The Aztec people who came from Aztlán and settled in Tenochtitlan (today's Mexico City) called their land Cemanahuac, knowing their land was surrounded by the Pacific Ocean, the Gulf of Mexico, and the Caribbean Sea. The notion of Cemanahuac is also tied to the pyramid-driven philosophy of the Aztecs, their land sitting on top of a natural pyramid (chain of mountains of Central Mexico culminating in Tenochtitlan) the same way that Aztecs leaders sit on top of the Aztec pyramids (and the same way Aztec people engineered their social life). Tenochtitlan perfectly fit into this pyramidal paradigm, thus the association of the city to Cemanahuac.
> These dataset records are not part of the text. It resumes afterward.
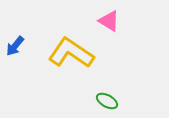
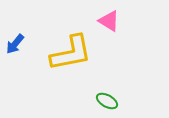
blue arrow: moved 2 px up
yellow L-shape: rotated 135 degrees clockwise
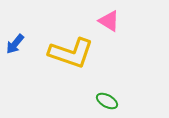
yellow L-shape: rotated 30 degrees clockwise
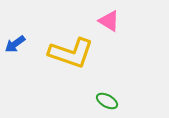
blue arrow: rotated 15 degrees clockwise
The city of Aztlán from which the Aztecs originated was also surrounded by water.

== Definition ==
Cemanahuac is a Nahuatl name derived from the words "cē" one/whole and "Ānāhuac", which in turn derives from the words "atl" (water) and "nahuac", a locative meaning "circumvented or surrounded". Hence, the name can be literally translated as "land completely surrounded by water", or "[the] totality [of what is] next to water". The early Western literature on the Nahuatl culture and language agreed on the translation "world" for the term Cemanahuac.

The term refers to the consciousness that the Mexica had of the American territory they knew, surrounded by two great oceans, the Atlantic Ocean and the Pacific Ocean.

== Orthographic variants ==
Cemanahuatl, cemanauac, cemanhuactli, cemanaoac, cemanavac.